Capire il concetto di dualità istituzionale è fondamentale per comprendere l’Iran e il funzionamento dei suoi complessi meccanismi politici. Questo non è il luogo per dilungarsi sulle Bonyads, le fondazioni religiose che controllano enormi asset economici del paese, ma il fatto che persino nell’ambiente economico, in un mondo “globalizzato” e improntato al libero mercato, la rivoluzione sciita sia riuscita a portare un suo “doppio”, un suo analogon delle grandi Holding private occidentali ma a carattere religioso, dimostra quanto i mullah siano stati pervasivi nella loro “Islamizzazione” della Repubblica Iraniana. Si definisce infatti l’Iran come uno “Stato Duale”, in quanto ogni istituzione (e il potere da essa esercitato) si presenta sempre divisa in due versioni: una laica – quasi sempre elettiva – e una religiosa, quasi sempre nominale e quindi più potente, poiché collegata a figure chiave della società iraniana. I membri di queste ultime sono infatti nominati dagli stessi apparati, e non eletti tramite votazione. Parlando di figure chiave del regime, che non solo è diviso dalla dualità istituzionale ma anche pervaso sino al midollo da relazioni clientelari, nepotistiche, parentali e amicali fondamentali per determinare chi potrà occupare certe cariche e chi sarà invece rifiutato, troviamo in cima alla piramide del potere l’Ayatollah Khamenei, il Rahbar: la Guida Suprema della rivoluzione.

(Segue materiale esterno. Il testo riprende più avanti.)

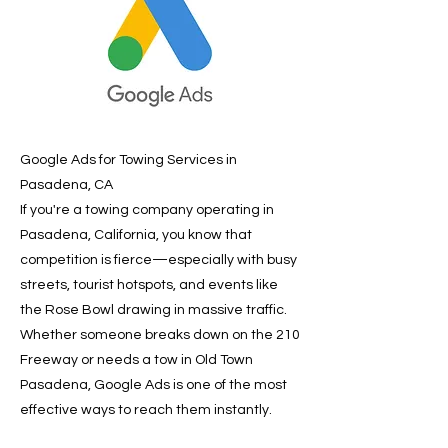
Google Ads for Towing Services in
Pasadena, CA
If you're a towing company operating in
Pasadena, California, you know that
competition is fierce—especially with busy
streets, tourist hotspots, and events like
the Rose Bowl drawing in massive traffic.
Whether someone breaks down on the 210
Freeway or needs a tow in Old Town
Pasadena, Google Ads is one of the most
effective ways to reach them instantly.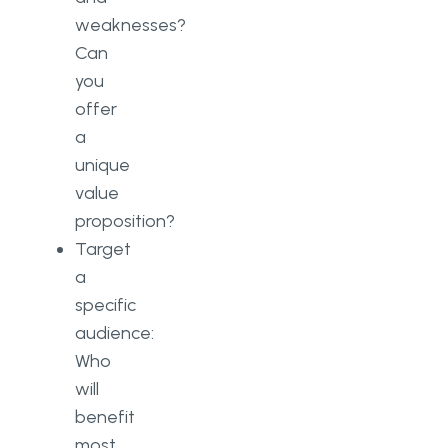
weaknesses?
Can
you
offer
a
unique
value
proposition?
Target
a
specific
audience:
Who
will
benefit
most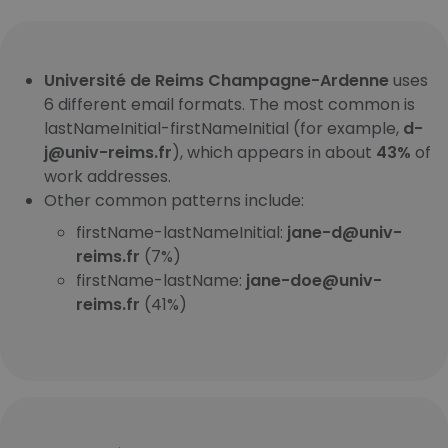
Université de Reims Champagne-Ardenne
uses
6 different email formats. The most common is
lastNameInitial-firstNameInitial (for example,
d-
j@univ-reims.fr
), which appears in about
43%
of
work addresses.
Other common patterns include:
firstName-lastNameInitial:
jane-d@univ-
reims.fr
(7%)
firstName-lastName:
jane-doe@univ-
reims.fr
(41%)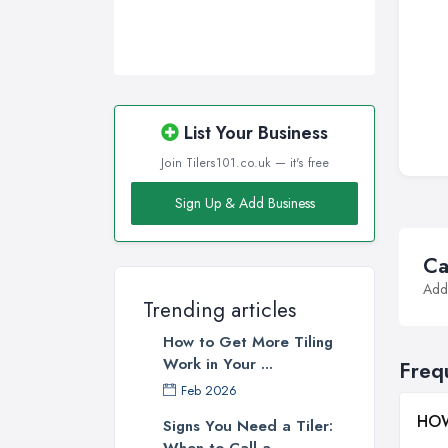
List Your Business
Join Tilers101.co.uk — it's free
Sign Up & Add Business
Ca
Addi
Trending articles
How to Get More Tiling
Work in Your ...
Freq
Feb 2026
HOW
Signs You Need a Tiler:
When to Call a ...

Questa carica possiede  l’ultima parola sull’esercizio del potere esecutivo in quanto la Guida è l’unica figura in grado di interpretare la parola di Dio, che è ciò che più di ogni cosa emana sovranità, e concede quindi il diritto a governare, prima ancora della sovranità popolare. La parola di Dio è l’unica vera legge (Shari’a), ed è da lì che discende lo Stato e dunque anche la Repubblica Islamica dell’Iran: essa è espressione plastica, in forma di stato di diritto, della volontà di Allah. Nel pensiero teologico-politico sciita dell’Ayatollah Khomeini, padre della nazione, l’Iran doveva essere una Res Publica strutturata col clero al potere, ceto incaricato di organizzare in uno stato la comunità dei fedeli secondo i precetti dell’Islam, al fine di creare una nazione predisposta ad accogliere il ritorno del dodicesimo Imam, nascostosi oramai da circa mille anni, che gli sciiti attendono messianicamente.

Schema del meccanismo di nomine ed elezioni della Repubblica Islamica.

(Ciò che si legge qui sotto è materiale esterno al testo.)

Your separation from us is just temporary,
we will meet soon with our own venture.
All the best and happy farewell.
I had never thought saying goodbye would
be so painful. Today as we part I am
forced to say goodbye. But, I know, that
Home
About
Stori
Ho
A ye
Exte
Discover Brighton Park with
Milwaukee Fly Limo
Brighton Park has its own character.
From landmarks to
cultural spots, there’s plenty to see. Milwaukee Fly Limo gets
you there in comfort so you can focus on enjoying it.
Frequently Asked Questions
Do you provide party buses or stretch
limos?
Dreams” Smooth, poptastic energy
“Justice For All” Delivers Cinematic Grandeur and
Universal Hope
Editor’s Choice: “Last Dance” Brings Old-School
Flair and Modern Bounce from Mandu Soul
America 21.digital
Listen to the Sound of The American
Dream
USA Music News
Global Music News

Questa sottile motivazione teologica – purtroppo qui solamente accennabile – non è un argomento superfluo o su cui si può glissare, bensì il cardine ideologico con cui il clero militante poté conquistare – dal suo punto di vista con piena legittimità proprio poiché agente su mandato divino – il potere, e mantenerlo per tutti questi anni di incontrastato dominio sul paese.

Il dualismo istituzionale

La Costituzione della Repubblica Islamica fu scritta sotto la supervisione dell’Ayatollah Khomeini che sì voleva una forma di espressione democratica, ma per assicurarsi che i governanti eletti agissero probamente era necessario utilizzare i giuristi, esperti della parola di Allah, come garanti e controllori dell’operato dei governi. Per questo motivo la carica più alta dello Stato doveva essere un giurista supremo: un Ayatollah.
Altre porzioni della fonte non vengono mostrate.